Stored data -

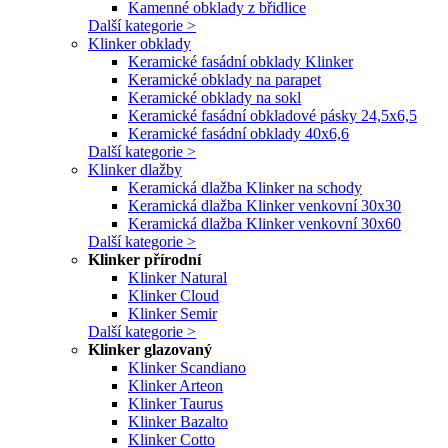
Kamenné obklady z břidlice
Další kategorie >
Klinker obklady
Keramické fasádní obklady Klinker
Keramické obklady na parapet
Keramické obklady na sokl
Keramické fasádní obkladové pásky 24,5x6,5
Keramické fasádní obklady 40x6,6
Další kategorie >
Klinker dlažby
Keramická dlažba Klinker na schody
Keramická dlažba Klinker venkovní 30x30
Keramická dlažba Klinker venkovní 30x60
Další kategorie >
Klinker přírodní
Klinker Natural
Klinker Cloud
Klinker Semir
Další kategorie >
Klinker glazovaný
Klinker Scandiano
Klinker Arteon
Klinker Taurus
Klinker Bazalto
Klinker Cotto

PROMPT -
Search the entries above for the string "Keramické", and report each line where it occurs.

RESULT OF THE TASK -
Keramické fasádní obklady Klinker
Keramické obklady na parapet
Keramické obklady na sokl
Keramické fasádní obkladové pásky 24,5x6,5
Keramické fasádní obklady 40x6,6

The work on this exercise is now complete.